START Data

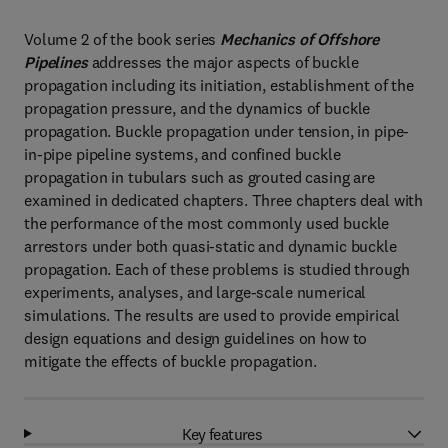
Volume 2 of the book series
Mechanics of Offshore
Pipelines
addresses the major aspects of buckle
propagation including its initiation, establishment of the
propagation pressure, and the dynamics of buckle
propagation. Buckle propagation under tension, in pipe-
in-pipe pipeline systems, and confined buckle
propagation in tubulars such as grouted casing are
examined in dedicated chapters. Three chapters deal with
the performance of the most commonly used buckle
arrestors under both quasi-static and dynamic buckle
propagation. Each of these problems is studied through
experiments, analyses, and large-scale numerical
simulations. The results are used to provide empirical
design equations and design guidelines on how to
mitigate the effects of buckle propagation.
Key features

END Data
START Data

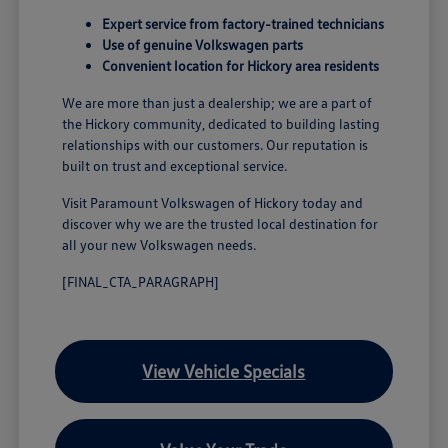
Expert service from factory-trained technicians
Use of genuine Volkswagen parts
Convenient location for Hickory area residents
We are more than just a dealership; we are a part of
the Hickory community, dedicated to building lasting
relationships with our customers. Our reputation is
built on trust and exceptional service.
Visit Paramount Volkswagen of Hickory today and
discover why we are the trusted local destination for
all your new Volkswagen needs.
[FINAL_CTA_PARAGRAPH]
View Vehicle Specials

END Data

### Assignment
Using only the listing above, restate exactly the lines from the line containing "Volume 2 of the book series" through the line containing "propagation. Buckle propagation", both included.

### Finished exercise
Volume 2 of the book series
Mechanics of Offshore
Pipelines
addresses the major aspects of buckle
propagation including its initiation, establishment of the
propagation pressure, and the dynamics of buckle
propagation. Buckle propagation under tension, in pipe-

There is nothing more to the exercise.